Cherry tomatoes are great on a barbecue, but caution, they'll be super hot. Photo: Sheelah Brennan / Unsplash

BARBECUED CHERRY TOMATOES WITH BASIL DRESSING: Take a bundle of wooden skewers (about 12 should do it) and soak them in cold water for at least 10 minutes. While the skewers are soaking, put 1 small clove garlic, crushed with ¼ teaspoon salt, ½ teaspoon Dijon mustard, 3 tablespoons white wine vinegar, 6 tablespoons extra virgin olive oil and ¾ cup packed fresh basil leaves in a blender. Whiz until smooth. Drain the skewers and thread them with cherry tomatoes (2-3 punnets should do it). Cook the skewers on a barbecue hot plate or grill, turning occasionally, until the tomatoes are at bursting point. Remove to a platter and drizzle over the basil dressing before serving (warning: the tomatoes will be VERY hot). Rainy day option: cook the tomatoes under the grill.

FETA IN A PARCEL: Bored with halloumi on the barbie? Then you need to try barbecued feta! Tear off a large-ish sheet of foil and place a 200g slab of feta on top. Sprinkle over 4 finely chopped spring onions, a few sprigs of fresh thyme or oregano (or ½ tsp dried) and a finely diced red pepper. Drizzle over a couple of tablespoons of olive oil and secure the foil like a parcel by folding over the top and sides. Put the parcel on the barbecue hotplate and cook for 10-15 minutes. Unwrap and let diners scoop out the hot feta with grilled bread or crackers, or raw vegetables (no double dipping please!) Rainy day option: cook in a 200C oven.

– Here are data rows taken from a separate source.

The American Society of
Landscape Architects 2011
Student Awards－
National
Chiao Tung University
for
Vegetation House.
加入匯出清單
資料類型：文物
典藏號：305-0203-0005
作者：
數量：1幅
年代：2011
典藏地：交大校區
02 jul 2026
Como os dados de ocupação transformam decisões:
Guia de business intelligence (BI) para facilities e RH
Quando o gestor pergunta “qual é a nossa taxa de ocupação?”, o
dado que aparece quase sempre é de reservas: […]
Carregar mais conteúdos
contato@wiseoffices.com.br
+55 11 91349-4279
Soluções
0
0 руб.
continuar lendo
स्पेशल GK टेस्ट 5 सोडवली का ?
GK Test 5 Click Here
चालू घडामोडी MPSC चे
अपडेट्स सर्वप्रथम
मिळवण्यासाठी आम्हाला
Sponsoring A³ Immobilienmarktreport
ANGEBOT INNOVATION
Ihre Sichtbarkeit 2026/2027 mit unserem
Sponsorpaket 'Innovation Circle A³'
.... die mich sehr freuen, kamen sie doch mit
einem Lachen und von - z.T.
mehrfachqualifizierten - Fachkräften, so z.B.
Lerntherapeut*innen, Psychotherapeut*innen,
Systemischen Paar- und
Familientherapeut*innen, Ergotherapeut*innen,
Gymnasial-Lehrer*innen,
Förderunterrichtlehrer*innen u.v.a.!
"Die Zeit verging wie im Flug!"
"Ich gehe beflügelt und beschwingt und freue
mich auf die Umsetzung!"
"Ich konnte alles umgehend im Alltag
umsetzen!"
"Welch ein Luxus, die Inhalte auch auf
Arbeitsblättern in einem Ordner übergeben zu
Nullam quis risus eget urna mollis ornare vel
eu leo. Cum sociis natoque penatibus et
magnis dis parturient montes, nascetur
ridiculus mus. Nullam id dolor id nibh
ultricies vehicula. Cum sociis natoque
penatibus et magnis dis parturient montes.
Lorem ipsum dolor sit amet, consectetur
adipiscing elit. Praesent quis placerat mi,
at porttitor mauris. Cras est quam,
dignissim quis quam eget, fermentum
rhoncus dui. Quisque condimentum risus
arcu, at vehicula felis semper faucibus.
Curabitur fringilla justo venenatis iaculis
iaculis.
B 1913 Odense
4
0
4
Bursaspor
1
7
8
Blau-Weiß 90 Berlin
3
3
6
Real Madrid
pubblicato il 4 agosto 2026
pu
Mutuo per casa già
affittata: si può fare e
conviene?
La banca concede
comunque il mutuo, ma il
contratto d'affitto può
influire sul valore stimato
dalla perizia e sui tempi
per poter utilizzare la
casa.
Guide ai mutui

BARBECUED PEPPERS WITH OLIVES AND TOMATOES: Halve some red peppers (allow one per person). Rub all over with olive oil and put on the barbecue, cut side down, for 10 minutes. Flip over onto their backs and fill the cavity with cherry tomatoes and kalamata olives. Drizzle with olive oil again and cook for a further 5-10 minutes, until soft. Garnish with fresh basil and serve. Rainy day option: cook in a 200C oven.